NOTES TO SCHEDULE OF INVESTMENTS (Continued) (Unaudited)

 

A financial instrument’s level within the fair value hierarchy is based on the lowest level of any input both individually and in the aggregate that is significant to the fair value measurement. The inputs or methodology used for valuing securities are not necessarily an indication of the risk associated with investing in those securities. The summary of the Fund’s investments in securities by inputs used to value the Fund’s investments as of September 30, 2011 is as follows:

 

Valuation Inputs

   Investments in
Securities
(Market Value)
Assets
 

Level 1 — Quoted Prices*

   $ 112,731,134   

Level 2 — Other Significant Observable Inputs*

     5,877,788   
  

 

 

 

Total

   $ 118,608,922   
  

 

 

 

 

* Portfolio holdings designated in Level 1 and Level 2 are disclosed individually in the Schedule of Investments (“SOI”). Level 2 consists of U.S. Government Obligations and Warrants. Please refer to the SOI for the industry classifications of these portfolio holdings.

The Fund did not have significant transfers between Level 1 and Level 2 during the period ended September 30, 2011.

There were no Level 3 investments held at September 30, 2011 or December 31, 2010.

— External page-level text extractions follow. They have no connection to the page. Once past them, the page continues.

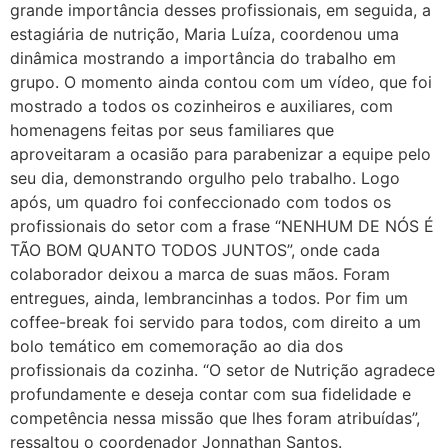
grande importância desses profissionais, em seguida, a
estagiária de nutrição, Maria Luíza, coordenou uma
dinâmica mostrando a importância do trabalho em
grupo. O momento ainda contou com um vídeo, que foi
mostrado a todos os cozinheiros e auxiliares, com
homenagens feitas por seus familiares que
aproveitaram a ocasião para parabenizar a equipe pelo
seu dia, demonstrando orgulho pelo trabalho. Logo
após, um quadro foi confeccionado com todos os
profissionais do setor com a frase “NENHUM DE NÓS É
TÃO BOM QUANTO TODOS JUNTOS”, onde cada
colaborador deixou a marca de suas mãos. Foram
entregues, ainda, lembrancinhas a todos. Por fim um
coffee-break foi servido para todos, com direito a um
bolo temático em comemoração ao dia dos
profissionais da cozinha. “O setor de Nutrição agradece
profundamente e deseja contar com sua fidelidade e
competência nessa missão que lhes foram atribuídas”,
ressaltou o coordenador Jonnathan Santos.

In May 2011, the FASB issued Accounting Standards Update (“ASU”) No. 2011-04 “Amendments to Achieve Common Fair Value Measurement and Disclosure Requirements in U.S. GAAP and International Financial Reporting Standards (“IFRS”).” ASU 2011-04 includes common requirements for measurement of and disclosure about fair value between U.S. GAAP and IFRS. ASU 2011-04 will require reporting entities to disclose the following information for fair value measurements categorized within Level 3 of the fair value hierarchy: quantitative information about the unobservable inputs used in the fair value measurement, the valuation processes used by the reporting entity, and a narrative description of the sensitivity of the fair value measurement to changes in unobservable inputs and the interrelationships between those unobservable inputs. In addition, ASU 2011-04 will require reporting entities to make disclosures about amounts and reasons for all transfers into and out of Level 1 and Level 2 fair value measurements. The new and revised disclosures are effective for interim and annual reporting periods beginning after December 15, 2011. At this time, management is evaluating the implications of ASU 2011-04 and its impact on the financial statements.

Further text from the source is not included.